Restart worker after each task but for every task and by default?

silcy · March 7, 2024, 11:22am

Hi,

I have a strange issue with Houdini and Redshift where I have to restart the program after each render. It only happens sometimes and it’s been incredibly hard to debug. It only happens on specific render nodes randomly. The surefire way to make it work is to restart the worker after each render, which works great in the Deadline Worker but only for one task unfortunately.
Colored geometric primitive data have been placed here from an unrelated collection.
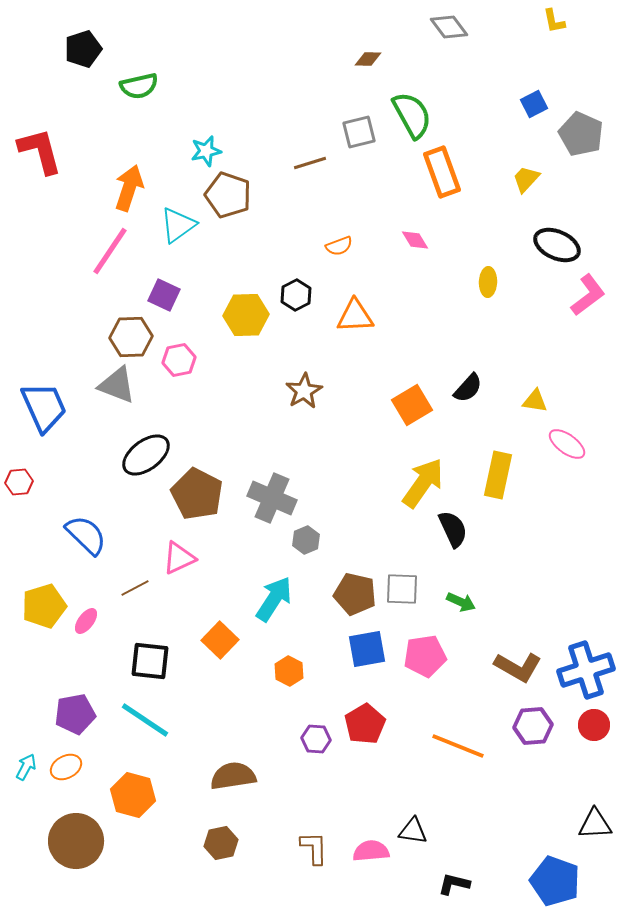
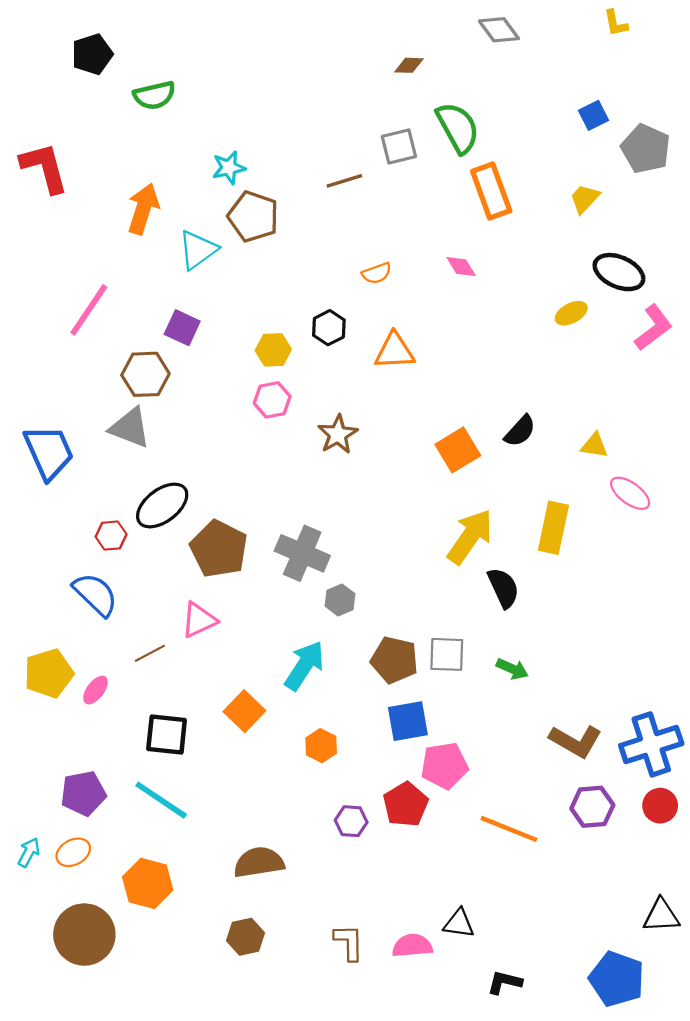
pink line: (110, 251) -> (89, 310), moved
yellow ellipse: (488, 282) -> (571, 313), moved, turned 60
yellow hexagon: (246, 315) -> (273, 350), size x0.7
pink hexagon: (179, 360) -> (272, 400), moved
red hexagon: (19, 482) -> (111, 536), moved
pink pentagon: (425, 656) -> (444, 766), moved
I was wondering if there was a way to force the restart of the worker after each task on a specific render node?

Thanks,
L

karpreet · March 8, 2024, 10:30pm

We can definitely hack the restart of the Worker after every task by applying a post task script which restart the worker. Here is a documentation Job Scripts: Job Scripts — Deadline 10.3.1.4 documentation

But we should look into what causes the worker to not cleanly dequeue the job after every task. Could you be able to share the logs from the worker which reproduces this behavior. Here is how you can get the Worker logs.
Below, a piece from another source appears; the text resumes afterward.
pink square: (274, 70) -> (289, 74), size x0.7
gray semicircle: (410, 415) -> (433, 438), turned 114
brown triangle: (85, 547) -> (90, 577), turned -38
Are you seeing this behavior accross all the Worker nodes or specific machines are showing this issue?
Is it happening on a specific type of jobs or all the Houdini and Redshift jobs?
What version of Deadline are your running on the farm?

silcy · March 17, 2024, 6:23pm

Sorry for slow reply but I managed to fix the error. So I don’t need to restart the worker each time now! The worker was getting stuck on a certain machine during the Redshift pre-rendering setup stage (before it even managed to start logging stuff), I fixed it by pre-caching .rs files instead. I don’t normally like to do that as it has caused issues in the past but it seemed to work pretty well this time so I think I will continue to do it that way.

silcy · April 4, 2024, 1:48pm

This issue has seemingly gotten a bit worse now and I don’t really have time to debug, it only happens on certain machines sometimes so it’s super hard to debug. Only with Houdini+RS jobs. It seems to only happen when I am rendering a scene with a huge amount of scattered objects. Also the worker log seems to be empty. I’m on Deadline 10.2.1.0 windows 10. I wrote this code to restart the worker if anyone else has this issue and needs a quick fix:

import re
from System.IO import *
from Deadline.Scripting import *

def __main__(*args):
	deadlinePlugin = args[0]
	job = deadlinePlugin.GetJob()
	task = deadlinePlugin.GetCurrentTask()
	tasks = []
	tasks.append(deadlinePlugin.GetCurrentTask())
	slave = deadlinePlugin.GetSlaveName()
	
	foo = RepositoryUtils.GetSlaveInfo(slave, 1);
	machine = foo.MachineRealName;
	
	RepositoryUtils.CompleteTasks(job, tasks, slave)
	SlaveUtils.SendRemoteCommand(machine, "RelaunchSlave " + slave)

Just have to put this in the Post Task Script box in the Job Properties → Scripts panel.

I’m not a programmer so please let me know if I’m doing anything bad here but it seems to work on my machines, I haven’t had any hanging since doing this but will report back if I do.